Freese Decker said Dr. Darryl Elmouchi, Corewell’s system chief operating officer, will serve as interim president of the company’s southeastern Michigan operations and will be “temporarily based” in the region.
Freese Decker ranks among the most insincere CEOs I’ve come across. Freese Decker invoked the name of the Rev. Martin Luther King Jr. in a memo last year while disclosing that she was firing 400 employees. King was a staunch labor and union supporter. Adding insult to injury, when Spectrum announced its acquisition of Beaumont, the company promised there would be no layoffs.
A Grand Rapids business source told me that when he encountered Freese Decker at a local reception, she worked the room like a politician. That’s how one gets to be a CEO.
Corewell eliminated the COO positions of its Metro Detroit hospitals, including Mark Leonard, a 25-year veteran of Beaumont Troy. Beaumont Troy in recent years ranked as the best hospital in the Beaumont system, and insiders say Leonard played a major role in that achievement
“We wouldn’t have made it through the pandemic without Mark,” a source told me. The medical source said they’d prefer the leadership of former Beaumont CEO John Fox than the current Corewell regime, which is telling given that Fox and his management team overwhelmingly lacked the trust and confidence of Beaumont’s doctors and other health professionals.

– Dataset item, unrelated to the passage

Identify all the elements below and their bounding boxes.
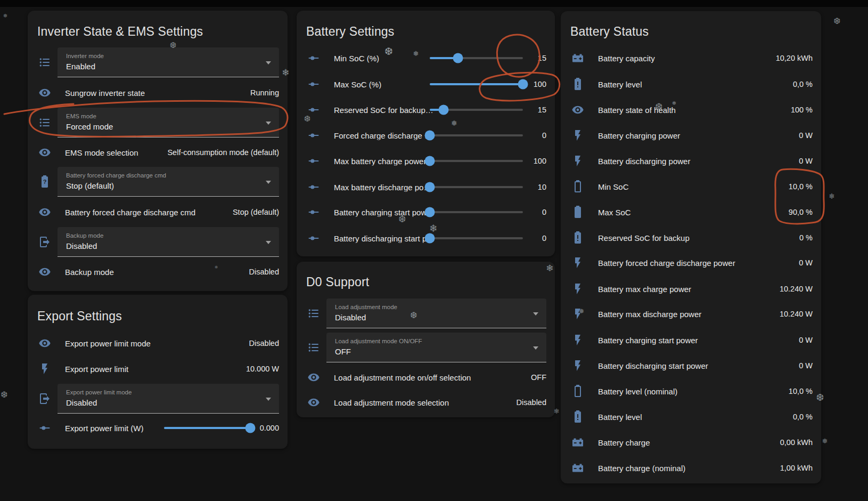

Beaumont went into an irreversible decline when Fox’s deputy Carolyn Wilson opted to hire outsourcing firm Texas-based NorthStar Anesthesia to take over the hospital system’s anesthesia functions. The decision resulted in the departures of legions of surgeons and anesthesiologists because of NorthStar’s poor reputation in the industry. Within three weeks of NorthStar taking over at Beaumont’s flagship hospital in Royal Oak, a patient died undergoing a routine colonoscopy.
Corewell informed employees in June that NorthStar would cease providing anesthesia and pain medication services for its southeastern Michigan hospitals beginning in January. NorthStar is controlled by The Cranemere Group, whose previous CEO Jeffrey Zients is President Biden’s chief of staff.
Fox, Beaumont’s former CEO, pocketed tens of millions of dollars running the once nationally respected hospital system into the ground. Fox has returned to his native Atlanta where he is clearly enjoying the good life. He and his spouse were recently featured on the Magnolia network caring for the chickens they are raising in their backyard.
The infamous John Fox guarding a chicken coop. I feel sorry for the chickens.